Aya fez um gesto para um dos garçons. Quando o homem se aproximou, fizeram os pedidos. Só então Izumi voltou ao assunto:

– Eu queria acertar sobre as despesas.

– Não se preocupe com isso. Sei que está sem emprego, e mesmo quando arrumar um emprego não vou querer que me dê nenhum centavo.

– Mas...! – Hayato arregalou os olhos – Não posso...

– Aceitar? – Aya sorriu – Pode sim. Yura-san, meu marido, é dono de um supermercado em Ginza. O que ele ganha é suficiente para nós dois, por isso uso todo meu dinheiro para cuidar de Jin. Não vai me fazer diferença alguma a sua presença naquela casa.

– Mas... mas...

– Tenho apenas algumas exigências em troca.

– Exigências? – Hayato mirou sua tia.

– Hn. Não faça nada por Jin. Não cuide das loucas e nem das roupas dele. Não se responsabilize pelas tarefas da casa. Você não é empregado de ninguém. Só assim ele vai aprender a se cuidar sozinho.

– Hn. – Izumi concordou meio incerto – O justo é dividir as tarefas.

Aya sorriu:

– Boa decisão. – calou-se quando o garçom veio trazendo os pedidos. – Você é um bom garoto.

O elogio fez Hayato corar meio sem jeito.

– Arigatou.

– De qualquer forma esteja vontade para ficar o tempo que quiser. – nesse ponto Aya começou a brincar com a comida – Mas quero que saiba que estarei em débito com você, e jamais poderei agradecer à altura.

– Por quê? – o jovem se surpreendeu com a afirmação. – Não compreendo.

– Não pode culpar uma mãe, não é? Por não desistir. – Aya nunca conseguiria revelar o quanto seu coração se enchera de esperança. Seu único filho era otaku, mas não estava totalmente alienado. Talvez a presença de Hayato trouxesse algo de bom. Talvez o moreninho conseguisse alcançar Jin de alguma forma e mostrar que as pessoas podiam ser boas. E que o mundo real era muito melhor que a vida bidimensional dos animes e mangás.

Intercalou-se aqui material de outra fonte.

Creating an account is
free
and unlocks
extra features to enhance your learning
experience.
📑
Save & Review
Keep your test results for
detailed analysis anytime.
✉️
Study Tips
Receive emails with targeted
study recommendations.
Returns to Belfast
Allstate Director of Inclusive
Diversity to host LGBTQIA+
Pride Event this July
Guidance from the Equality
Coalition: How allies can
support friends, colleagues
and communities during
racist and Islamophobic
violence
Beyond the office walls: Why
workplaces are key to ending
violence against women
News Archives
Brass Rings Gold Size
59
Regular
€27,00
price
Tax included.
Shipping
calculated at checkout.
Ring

– Tia...? – Izumi se preocupou com o ar triste da mulher a sua frente. Mas Aya recolocou o sorriso animado nos lábios e apontou a comida no prato do sobrinho.

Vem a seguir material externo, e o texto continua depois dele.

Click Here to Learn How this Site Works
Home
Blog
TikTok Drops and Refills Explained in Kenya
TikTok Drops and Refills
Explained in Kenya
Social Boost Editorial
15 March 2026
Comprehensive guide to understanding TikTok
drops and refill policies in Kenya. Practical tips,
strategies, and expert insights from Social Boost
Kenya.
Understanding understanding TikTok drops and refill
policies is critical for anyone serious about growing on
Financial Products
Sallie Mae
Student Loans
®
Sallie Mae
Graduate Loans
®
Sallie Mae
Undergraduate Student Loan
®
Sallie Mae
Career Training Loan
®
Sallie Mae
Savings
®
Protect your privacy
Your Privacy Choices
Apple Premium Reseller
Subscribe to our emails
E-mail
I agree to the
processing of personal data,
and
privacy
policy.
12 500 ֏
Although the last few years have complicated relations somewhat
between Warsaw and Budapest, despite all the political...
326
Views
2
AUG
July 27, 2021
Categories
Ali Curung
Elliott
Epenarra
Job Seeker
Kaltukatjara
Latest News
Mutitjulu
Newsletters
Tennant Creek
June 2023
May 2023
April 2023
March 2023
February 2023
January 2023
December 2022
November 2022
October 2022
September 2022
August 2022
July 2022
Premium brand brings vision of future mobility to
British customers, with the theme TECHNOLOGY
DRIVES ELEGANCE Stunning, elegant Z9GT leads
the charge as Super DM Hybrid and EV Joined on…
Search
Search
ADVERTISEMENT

– Coma logo, Hayato. Ou vai esfriar.

O garoto concordou com um gesto de cabeça e, imitando sua tia, começou a comer em silêncio.

oOo

Antes de deixá-lo no apartamento, Aya passou com o sobrinho em uma banca de jornais e comprou-lhe alguns impressos específicos com ofertas de trabalho. Também recomendou alguns sites confiáveis.

– Eu poderia oferecer-lhe um posto na ONG onde trabalho, ou no supermercado de meu marido, mas sei como é chegar em um lugar e querer vencer por méritos próprios. – afirmou na hora da despedida, relembrando sua própria história – Se precisar de algo é só falar.

– Obrigado, Aya-san. Por tudo.

Reverenciaram e a mãe de Jin ligou o carro, indo embora. O moreninho esperou que ela virasse uma esquina, só então entrando no prédio e subindo para sua atual casa.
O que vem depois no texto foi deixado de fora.